Acts of increasing desperation have seen the Zimbabwean government impose restrictions on a whole range of products from South Africa.

The reason for this drastic action is that the country has run out of money, which also explains the decision not to pay public servants.

South Africa now has a time-bomb ticking on its northern border, says BusinessDay, with no bomb-disposal unit in sight.

Kenyan security forces accused of killings

Security agencies are killing and abducting men in north-east Kenya.

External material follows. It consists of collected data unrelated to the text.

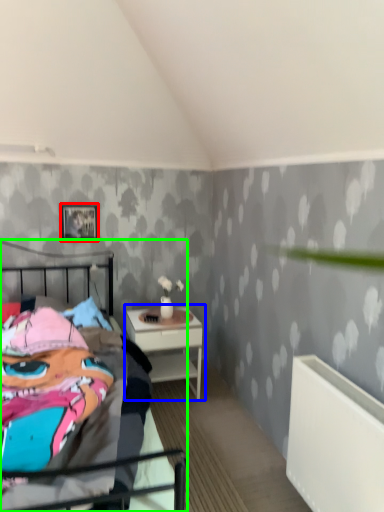 Question: Which is farther away from picture frame (highlighted by a red box)? nightstand (highlighted by a blue box) or bed (highlighted by a green box)?

Choices:
 (A) nightstand
 (B) bed

Answer: (B) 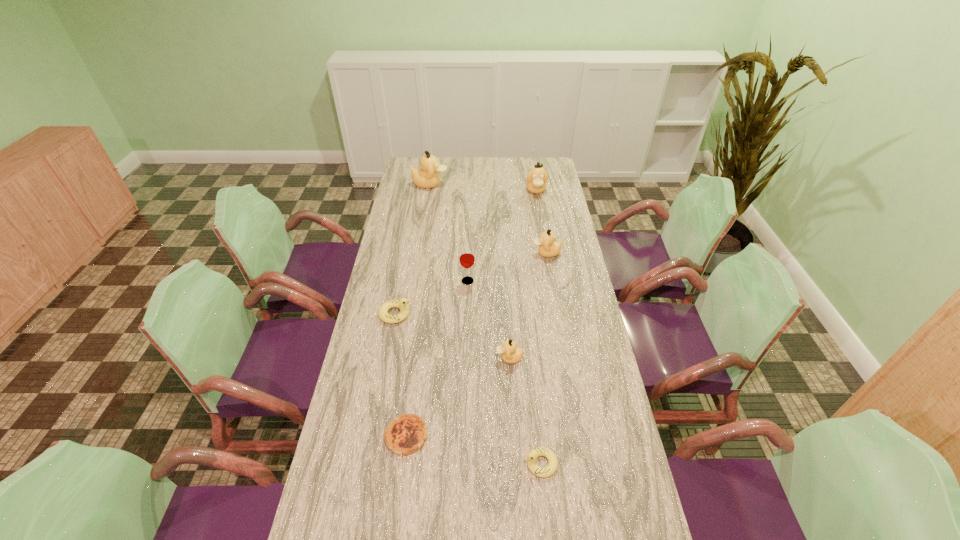 The height and width of the screenshot is (540, 960). I want to click on vacant space that is in between the quiche and the fifth nearest object, so click(x=437, y=359).

Identify the location of vacant area that lies between the quiche and the fourth shortest duckling. The width and height of the screenshot is (960, 540). (476, 345).

Where is `empty location between the fourth farthest object and the sixth nearest object`? Image resolution: width=960 pixels, height=540 pixels. empty location between the fourth farthest object and the sixth nearest object is located at coordinates [x=507, y=267].

Find the location of a particular element. The height and width of the screenshot is (540, 960). free space between the fifth shortest duckling and the second nearest tan duckling is located at coordinates (541, 221).

In order to click on free space that is in between the farther yellow duckling and the tallest duckling in this screenshot , I will do `click(413, 249)`.

What are the coordinates of `the sixth closest object to the third farthest object` in the screenshot? It's located at (406, 434).

Image resolution: width=960 pixels, height=540 pixels. Identify the location of object that is the fifth closest to the left yellow duckling. click(x=532, y=457).

Find the location of `the third closest duckling to the bigger yellow duckling`. the third closest duckling to the bigger yellow duckling is located at coordinates (532, 457).

Where is `duckling object that ranks as the closest to the second nearest tan duckling`? The height and width of the screenshot is (540, 960). duckling object that ranks as the closest to the second nearest tan duckling is located at coordinates (536, 179).

Locate which tan duckling ranks second in proximity to the shortest object. Please provide its 2D coordinates. Your answer should be formatted as a tuple, i.e. [(x, y)], where the tuple contains the x and y coordinates of a point satisfying the conditions above.

[(548, 247)] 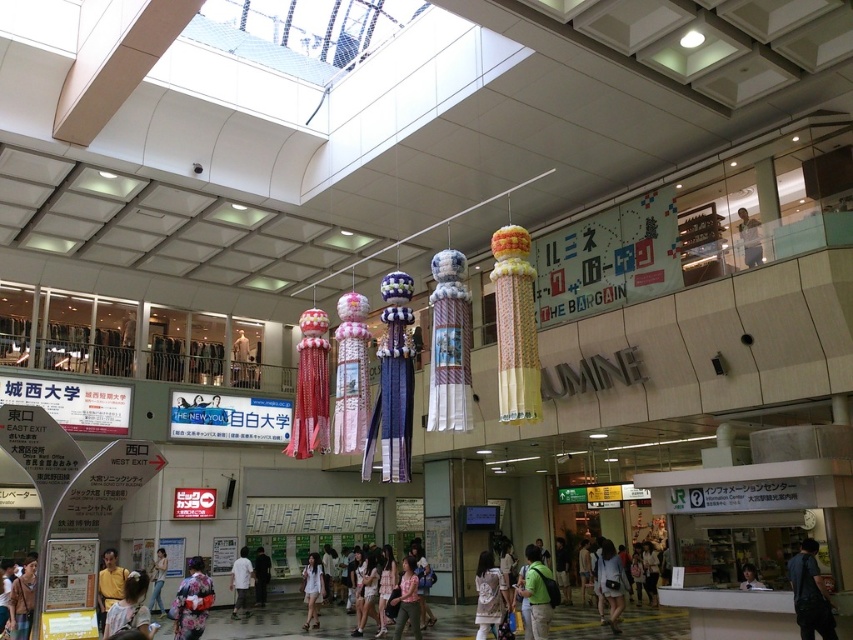 You are a security guard in the mall and need to check both the green backpack at center and the light brown leather jacket at lower left. Which object should you check first if you want to start with the one that is higher up?

The green backpack at center is located above the light brown leather jacket at lower left, so you should check the green backpack at center first.

You are standing in the mall atrium and want to take a photo of the koinobori. You notice two points marked in the image. Which point, point (189, 612) or point (235, 561), is closer to you?

Point (189, 612) is closer to the camera than point (235, 561), so it is the closer point. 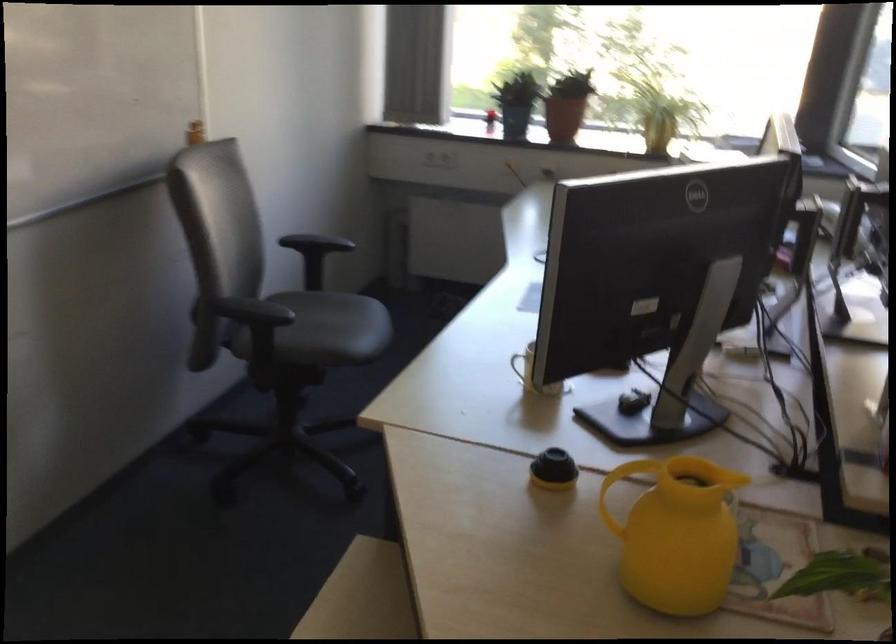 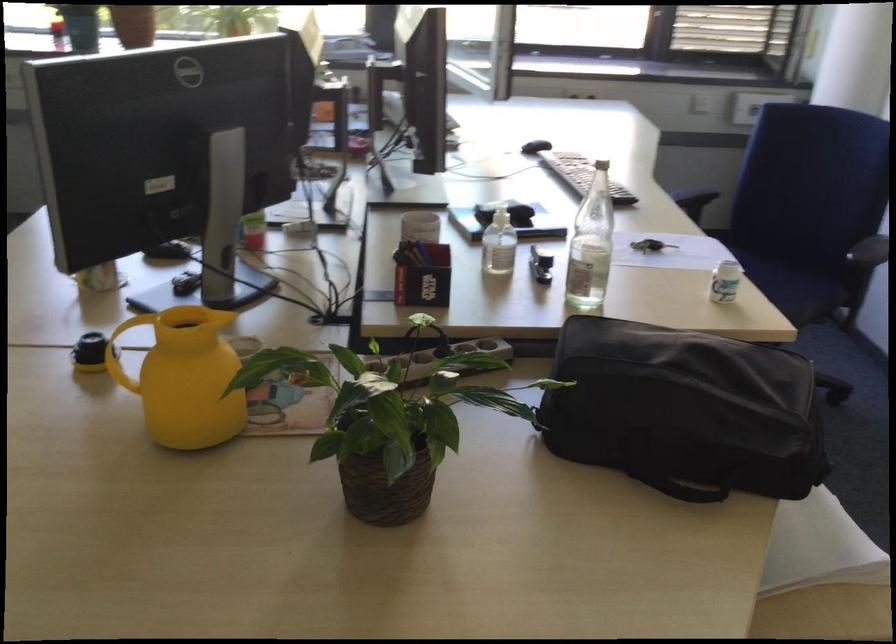 Find the pixel in the second image that matches point (547, 462) in the first image.

(90, 352) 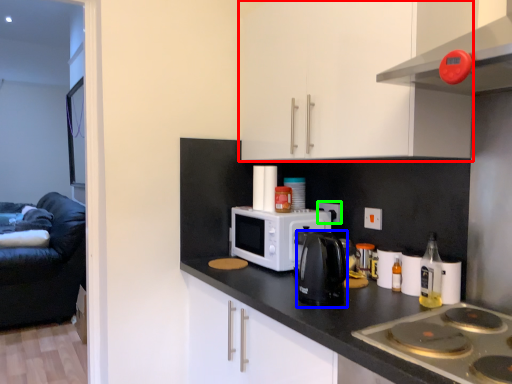 Question: Considering the real-world distances, which object is farthest from cabinetry (highlighted by a red box)? kitchen appliance (highlighted by a blue box) or electric outlet (highlighted by a green box)?

Choices:
 (A) kitchen appliance
 (B) electric outlet

Answer: (B) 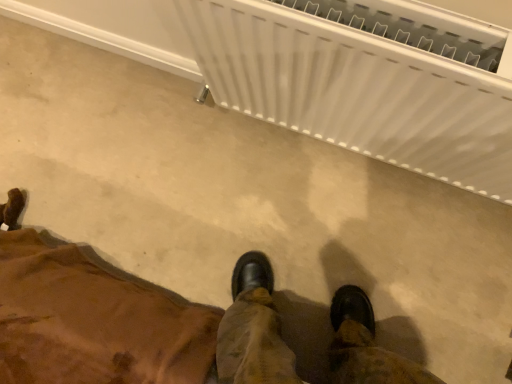 Describe the element at coordinates (357, 87) in the screenshot. I see `white matte radiator at upper center` at that location.

At what (x,y) coordinates should I click in order to perform the action: click on white matte radiator at upper center. Please return your answer as a coordinate pair (x, y). The image size is (512, 384). Looking at the image, I should click on 357,87.

This screenshot has height=384, width=512. In order to click on white matte radiator at upper center in this screenshot , I will do `click(357, 87)`. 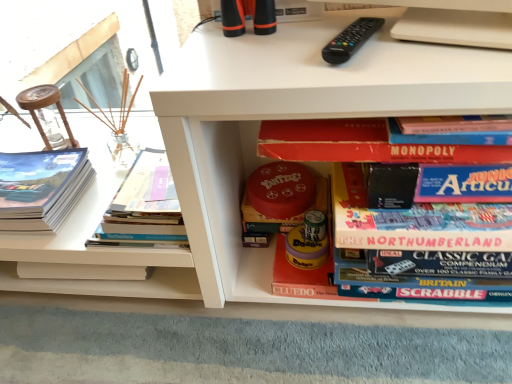 Question: Is black plastic remote at upper center positioned with its back to red matte board game at center, the 4th book viewed from the left?

Choices:
 (A) no
 (B) yes

Answer: (A)

Question: Does black plastic remote at upper center have a greater width compared to red matte board game at center, the 4th book viewed from the left?

Choices:
 (A) yes
 (B) no

Answer: (B)

Question: Is black plastic remote at upper center positioned beyond the bounds of red matte board game at center, which is counted as the first book, starting from the right?

Choices:
 (A) yes
 (B) no

Answer: (A)

Question: Considering the relative positions of black plastic remote at upper center and red matte board game at center, which is counted as the first book, starting from the right, in the image provided, is black plastic remote at upper center behind red matte board game at center, which is counted as the first book, starting from the right,?

Choices:
 (A) yes
 (B) no

Answer: (A)

Question: Considering the relative sizes of black plastic remote at upper center and red matte board game at center, the 4th book viewed from the left, in the image provided, is black plastic remote at upper center thinner than red matte board game at center, the 4th book viewed from the left,?

Choices:
 (A) yes
 (B) no

Answer: (A)

Question: From the image's perspective, is black plastic remote at upper center located above red matte board game at center, the 4th book viewed from the left?

Choices:
 (A) yes
 (B) no

Answer: (A)

Question: From a real-world perspective, is red matte yahtzee board game at center, acting as the 2th book starting from the right, beneath hardcover book at left, the 3th book in the right-to-left sequence?

Choices:
 (A) yes
 (B) no

Answer: (A)

Question: Would you say red matte yahtzee board game at center, the third book from the left, is outside hardcover book at left, which appears as the second book when viewed from the left?

Choices:
 (A) yes
 (B) no

Answer: (A)

Question: Is red matte yahtzee board game at center, the third book from the left, facing towards hardcover book at left, which appears as the second book when viewed from the left?

Choices:
 (A) yes
 (B) no

Answer: (B)

Question: Considering the relative sizes of red matte yahtzee board game at center, the third book from the left, and hardcover book at left, the 3th book in the right-to-left sequence, in the image provided, is red matte yahtzee board game at center, the third book from the left, smaller than hardcover book at left, the 3th book in the right-to-left sequence,?

Choices:
 (A) yes
 (B) no

Answer: (A)

Question: From the image's perspective, is red matte yahtzee board game at center, acting as the 2th book starting from the right, under hardcover book at left, which appears as the second book when viewed from the left?

Choices:
 (A) yes
 (B) no

Answer: (A)

Question: Is red matte yahtzee board game at center, the third book from the left, directly adjacent to hardcover book at left, which appears as the second book when viewed from the left?

Choices:
 (A) no
 (B) yes

Answer: (A)

Question: Is red matte board game at center, the 4th book viewed from the left, outside matte paper book at left, positioned as the 1th book in left-to-right order?

Choices:
 (A) no
 (B) yes

Answer: (B) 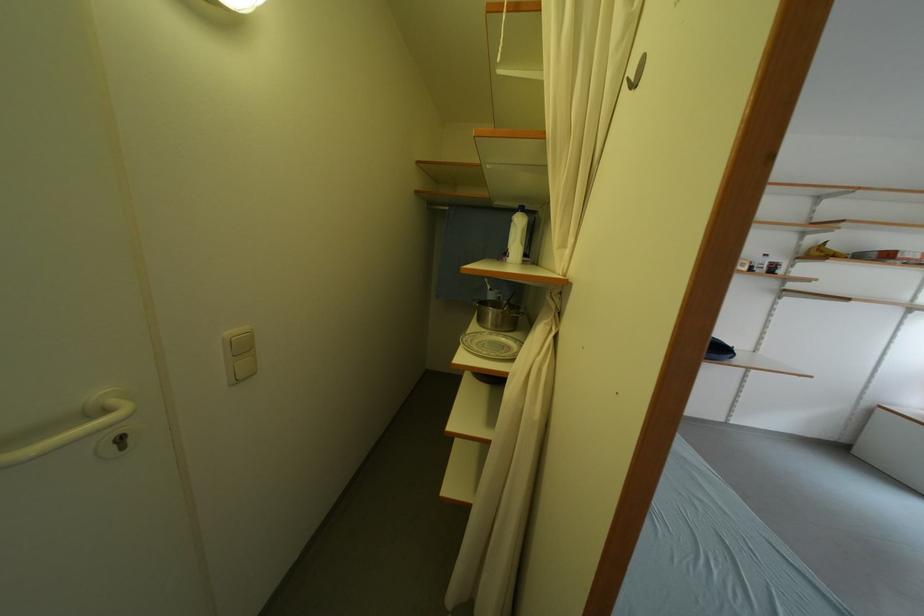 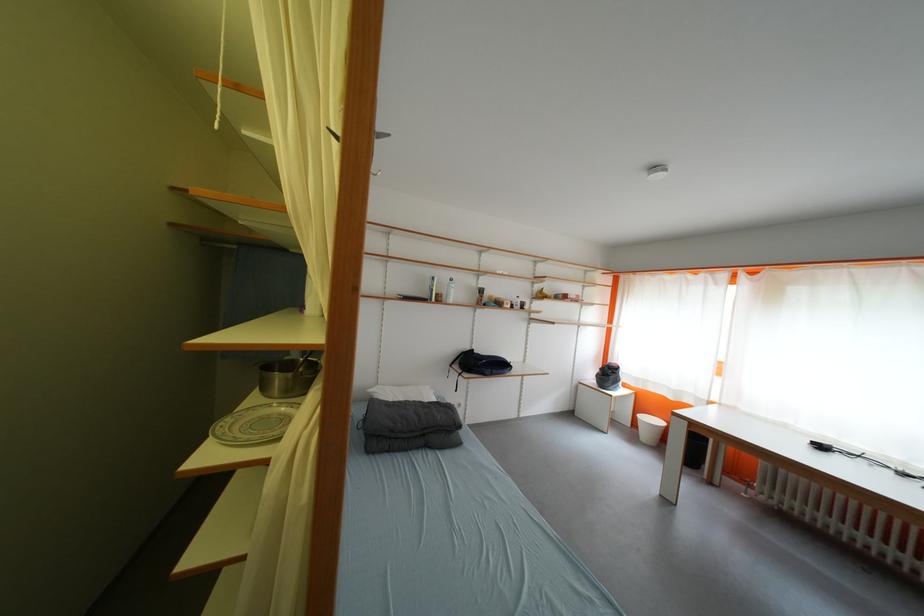 Question: How did the camera likely rotate?

Choices:
 (A) Left
 (B) Right
 (C) Up
 (D) Down

Answer: (B) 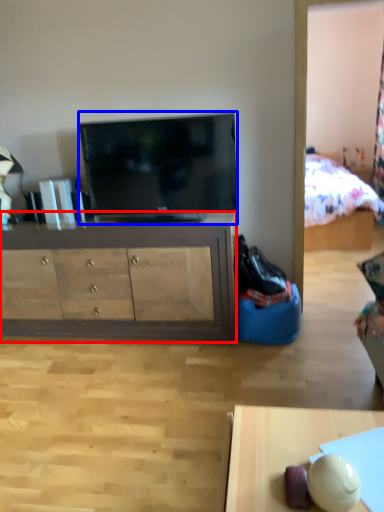 Question: Which point is further to the camera, cabinetry (highlighted by a red box) or television (highlighted by a blue box)?

Choices:
 (A) cabinetry
 (B) television

Answer: (A) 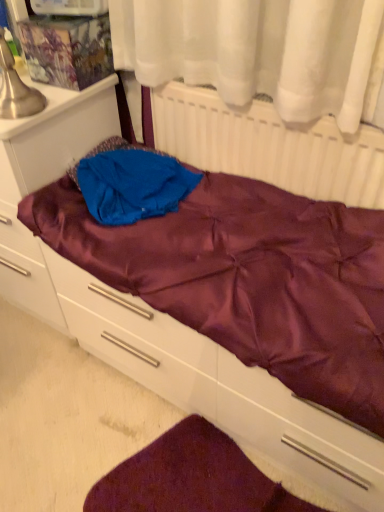 Question: Is point (144, 181) closer or farther from the camera than point (29, 252)?

Choices:
 (A) farther
 (B) closer

Answer: (B)

Question: In terms of height, does blue fabric at center look taller or shorter compared to satin purple file cabinet at left?

Choices:
 (A) short
 (B) tall

Answer: (A)

Question: Estimate the real-world distances between objects in this image. Which object is closer to the satin purple file cabinet at left?

Choices:
 (A) velvety maroon mat at lower center
 (B) white matte radiator at upper center
 (C) satin purple drawer at lower center
 (D) blue fabric at center

Answer: (D)

Question: Estimate the real-world distances between objects in this image. Which object is closer to the blue fabric at center?

Choices:
 (A) satin purple file cabinet at left
 (B) satin purple drawer at lower center
 (C) velvety maroon mat at lower center
 (D) white matte radiator at upper center

Answer: (A) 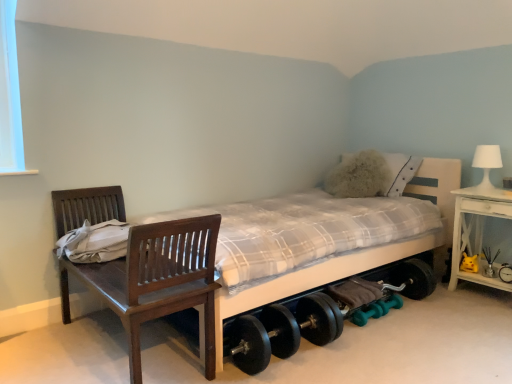 Identify the location of vacant area that lies to the right of green rubber dumbbell at lower center, the 2th dumbbell in the left-to-right sequence. The width and height of the screenshot is (512, 384). (417, 314). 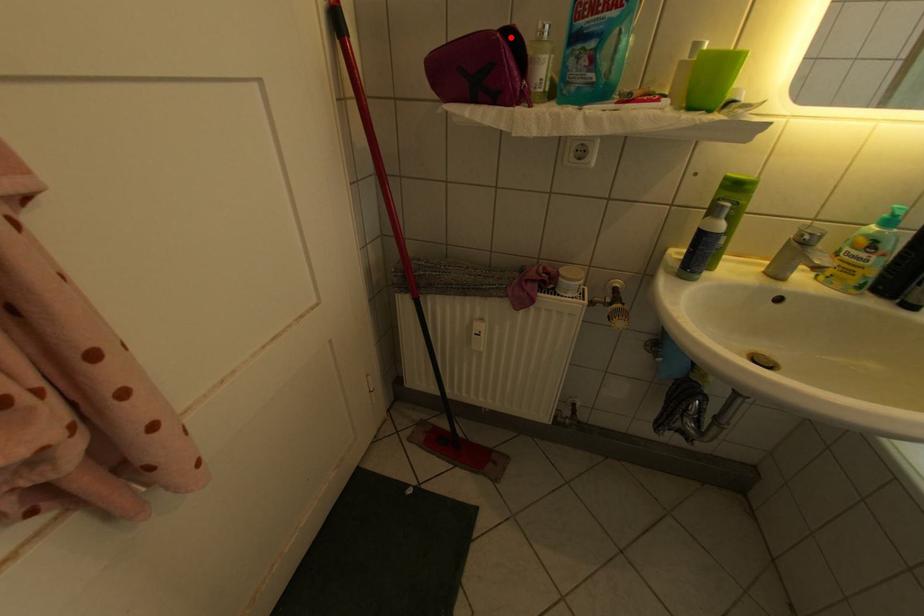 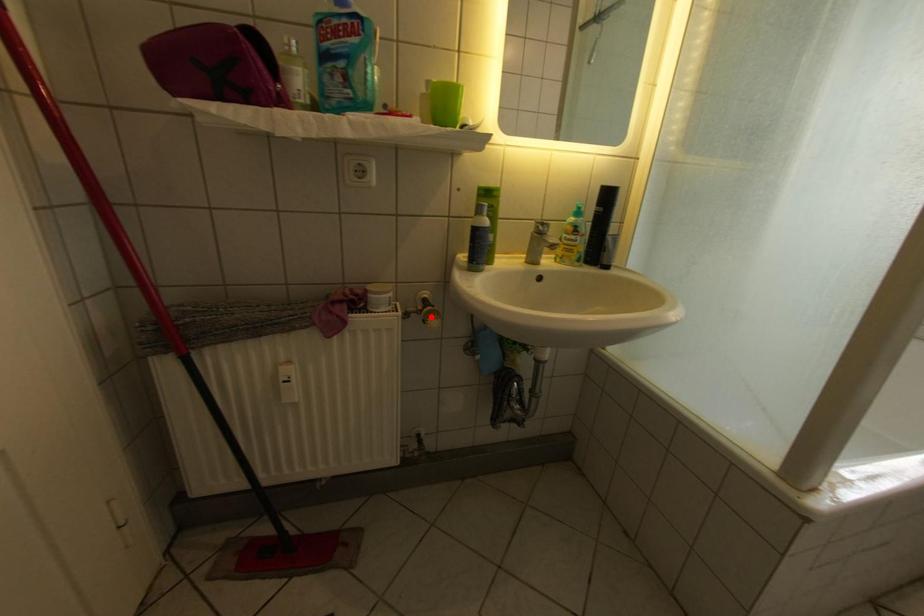 I am providing you with two images of the same scene from different viewpoints. A red point is marked on the first image and another point is marked on the second image. Are the points marked in image1 and image2 representing the same 3D position?

No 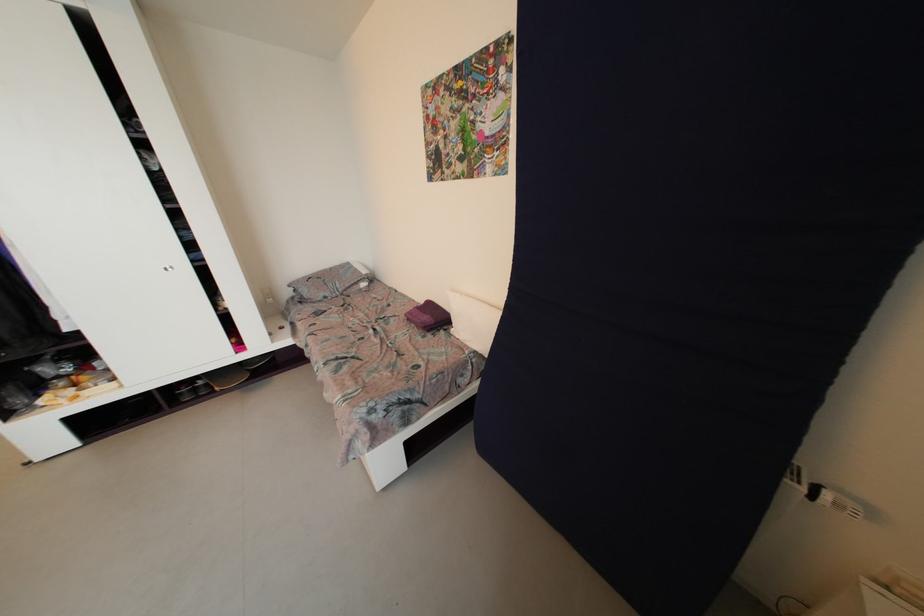 Where is `patterned pillow`? This screenshot has width=924, height=616. patterned pillow is located at coordinates (329, 282). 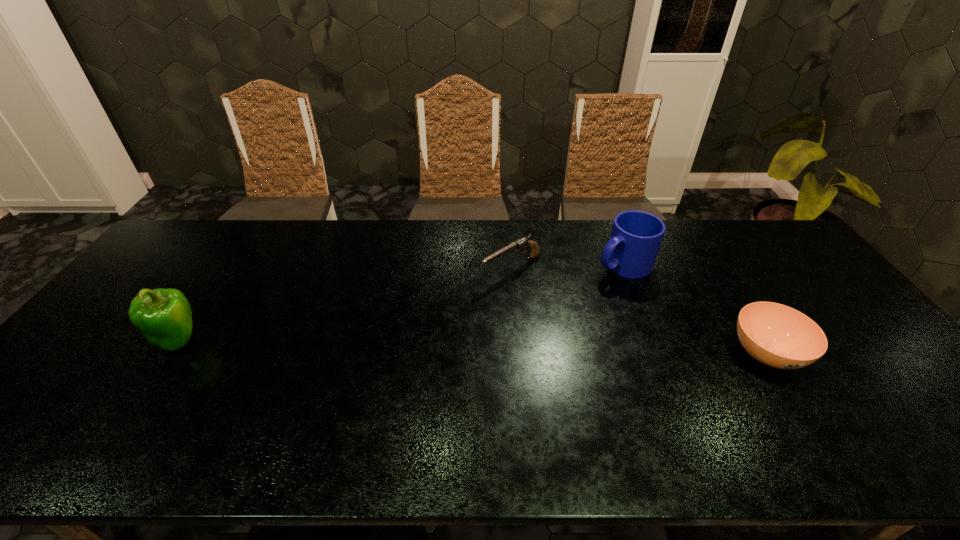 The image size is (960, 540). I want to click on vacant space on the desktop that is between the leftmost object and the rightmost object and is positioned aiming along the barrel of the gun, so click(384, 345).

The height and width of the screenshot is (540, 960). In order to click on free space on the desktop that is between the leftmost object and the soup bowl and is positioned on the side with the handle of the third object from left to right in this screenshot , I will do `click(465, 347)`. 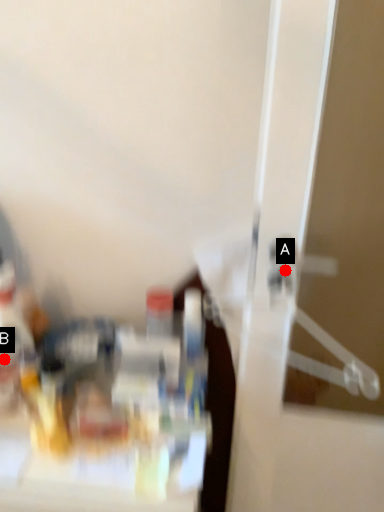 Question: Two points are circled on the image, labeled by A and B beside each circle. Which point is closer to the camera?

Human Rights Watch documented 34 "enforced disappearances" and 11 suspected "extrajudicial killings" over two years in Garissa, Mandera and Wajir counties as part of counterterrorism operations in Kenya's north-east.

Human Rights Watch says the cases it has documented are "just the tip of the iceberg".

The report details people taken from their homes by masked, armed men who did not identify themselves. People have been beaten in the streets before being driven away in government vehicles.

Some of the disappeared were last seen in police or military custody. None has been charged with any crime, nor are their families able to trace them.

Dam, dam, dam!

A story on the front page of the Cairo-based Egypt Independent reports that the Ethiopian Irrigation and Water Minister Motuma Mikasa has said that neither tripartite talks on the Grand Ethiopian Renaissance Dam nor the outcome of impact studies will stop the building of the dam.

Mikasa says it is hoped to finish construction by 2017. He added that plans are afoot to build more dams on rivers flowing from the Ethiopian highlands.

Whilst some countries in the Nile basin have expressed support for the Ethiopian construction project, begun in 2011, Egypt has spearheaded opposition to the dam, citing negative impact on downstream water flows as the main concern.

A tripartite committee from Ethiopia, Sudan and Egypt was formed to discuss objections to the dam's construction and it was agreed in 2014 that environmental impact studies would be conducted.

According to the Sudan Tribune, two French firms have been retained to conduct hydraulic, economic and environmental studies on the dam but the contracts have yet to be signed.